Provided material:
★ ★ ★ ★
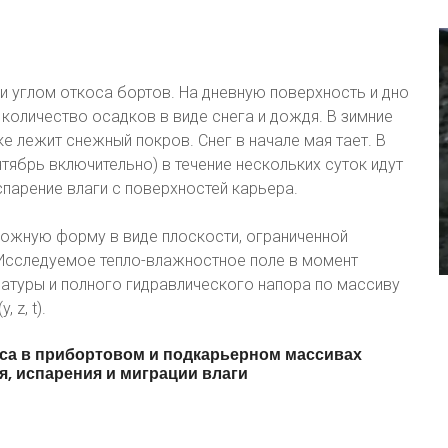
и углом откоса бортов. На дневную поверхность и дно
количество осадков в виде снега и дождя. В зимние
е лежит снежный покров. Снег в начале мая тает. В
тябрь включительно) в течение нескольких суток идут
спарение влаги с поверхностей карьера.
ложную форму в виде плоскости, ограниченной
 Исследуемое тепло-влажностное поле в момент
атуры и полного гидравлического напора по массиву
 z, t).
са
в
прибортовом
и
подкарьерном
массивах
я,
испарения
и
миграции
влаги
★ ★ ★ ★
Task statement: Working down from the line that contains "прибортовом", retype each line exactly through the last line of the data, and give nothing else.

Result below:
прибортовом
и
подкарьерном
массивах
я,
испарения
и
миграции
влаги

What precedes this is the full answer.